To try and help RCU kthreads from suffering from delays, I added the
following kernel parameters to the VM:

rcu_nocb_poll rcutree.kthread_prio=90 rcuperf.verbose=1

I was able to run an 8 CPU VM without any RCU issues with the host CPU
being hammered to death with stress-ng.  I also then cranked down the
RCU stall grace period to just 5 seconds to see how easy I can trip the
issue with this more extreme setting using:

echo 5 > /sys/module/rcupdate/parameters/rcu_cpu_stall_timeout

and again, no RCU issues.

@Martin,

can you try using the following kernel parameters on the VM and see if
this helps:

rcu_nocb_poll rcutree.kthread_prio=90 rcuperf.verbose=1

-- 
You received this bug notification because you are a member of Kernel
Packages, which is subscribed to linux in Ubuntu.
https://bugs.launchpad.net/bugs/1531768

Title:
  [arm64] lockups some time after booting

Status in Auto Package Testing:
  Triaged
Status in linux package in Ubuntu:
  Confirmed

Bug description:
  I created an 8 CPU arm64 instance on Canonical's Scalingstack (which I
  want to use for armhf autopkgtesting in LXD).
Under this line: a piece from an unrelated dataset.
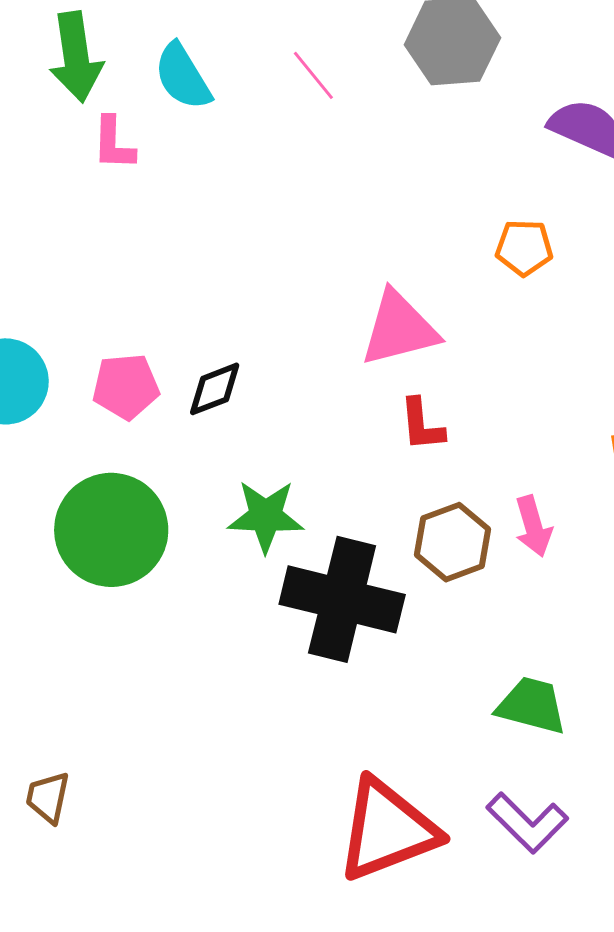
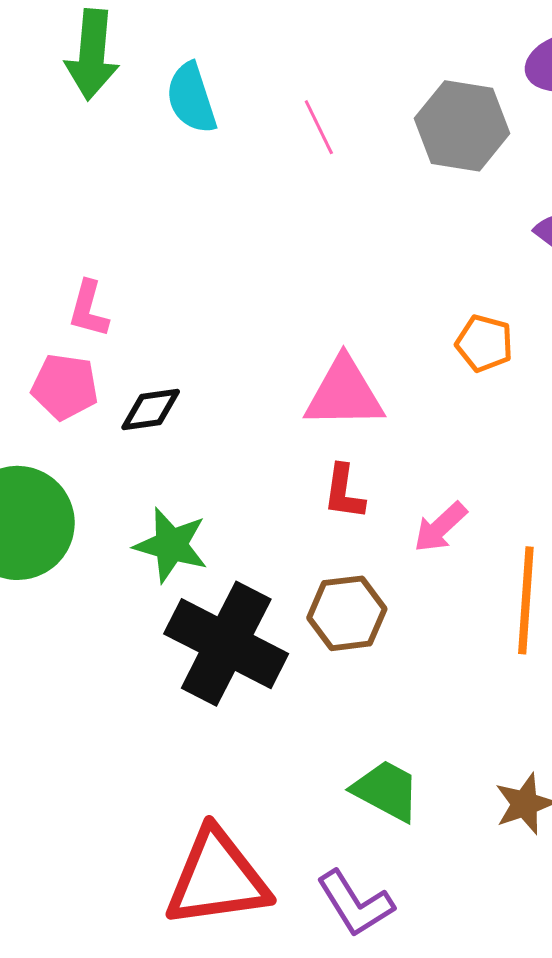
pink L-shape: (113, 143) -> (89, 309), moved
pink arrow: (533, 526) -> (440, 527), moved, turned 50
I started with wily as
  that has lxd available (it's not yet available in trusty nor the PPA
  for arm64).

  However, pretty much any LXD task that I do (I haven't tried much
  else) on this machine takes unbearably long. A simple "lxc profile set
  default raw.lxc lxc.seccomp=" or "lxc list" takes several minutes.

  I see tons of

  [ 1020.971955] rcu_sched kthread starved for 6000 jiffies! g1095 c1094 f0x0
  [ 1121.166926] INFO: task fsnotify_mark:69 blocked for more than 120 seconds.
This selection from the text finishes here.